O Grêmio iniciou sua trajetória na Copa do Brasil com um resultado positivo em meio à pressão no Campeonato Brasileiro. Diante do Confiança, no duelo de ida da terceira fase, a equipe gaúcha confirmou o favoritismo e venceu por 2 a 0, com gols marcados na etapa final por Carlos Vinícius e Amuzu.
Mudanças na escalação e aposta na base
Após a derrota diante do Cruzeiro, Luís Castro optou por promover alterações na formação titular. Entre as novidades, Gabriel Mec apareceu como articulador central, exercendo função semelhante à de um meia clássico, com suporte de Arthur e Nardoni no setor.
O treinador destacou o empenho do jovem para conquistar espaço no elenco principal e ressaltou a concorrência interna na posição, citando também Riquelme como alternativa oriunda das categorias de base.
— O Mec tem trabalhado muito para entrar na equipe, o Mec dedica-se muito ao trabalho diário. É um jogador que investe muito naquilo que é o seu trabalho, como todos os outros. Ainda há um outro jogador que pode jogar ali, o Riquelme, também oriundo da base, e que já apareceu a jogar ali — comentou o treinador.
Ausências explicadas por disputa interna
Questionado sobre jogadores que ficaram fora da lista de relacionados, como Noriega, Monsalve, Roger e Tiaguinho, o técnico foi direto ao atribuir as mudanças à competitividade dentro do grupo.
Segundo Castro, as escolhas refletem o desempenho coletivo nos treinamentos, sem relação com queda de rendimento individual, mas sim com a oportunidade dada a outros atletas que buscam espaço na equipe.
— Colegas entraram no lugar deles, só isso. Há colegas que estão a trabalhar, que também querem o lugar que eles ocupam e ocuparam o lugar deles. Só isso. Não foi porque trabalharam mal — ressaltou.
Estratégia priorizou consistência defensiva
Na avaliação da atuação gremista, o comandante português apontou que a prioridade inicial foi ajustar o sistema defensivo. A decisão foi influenciada pelos resultados recentes, que exigiram uma abordagem mais cautelosa.
A proposta, de acordo com o treinador, foi estruturar melhor a equipe sem a bola antes de avançar para um jogo mais fluido ofensivamente.
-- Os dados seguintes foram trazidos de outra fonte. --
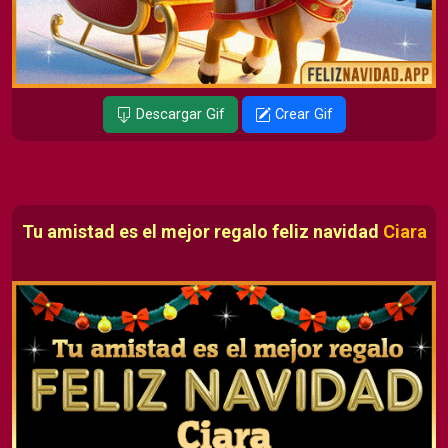
Descargar Gif
Crear Gif
Tu amistad es el mejor regalo feliz navidad
Ciara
Ele também admitiu que ajustes táticos foram necessários ao longo do processo para responder às limitações impostas pelos resultados recentes.
— Eu quis dar em determinado momento à equipe, no momento de construção, uma estabilidade defensiva maior, e esperar que a equipe ficasse com uma estrutura boa para depois poder deixar fluir mais. Mas chegou a um ponto que os resultados nos limitaram um pouco e tivemos que mudar de estrutura. Mas a ideia sempre foi deixar que a equipe, em um primeiro momento, tivesse uma estabilidade defensiva para depois lhe dar algo mais. São processos de construção — concluiu.
Próximos compromissos do Grêmio
O time volta a campo pelo Campeonato Brasileiro no domingo (26), às 16h, quando enfrenta o Coritiba, na Arena. Já o confronto decisivo contra o Confiança, pela volta da Copa do Brasil, está marcado para o dia 14 de maio, às 19h, em Aracaju.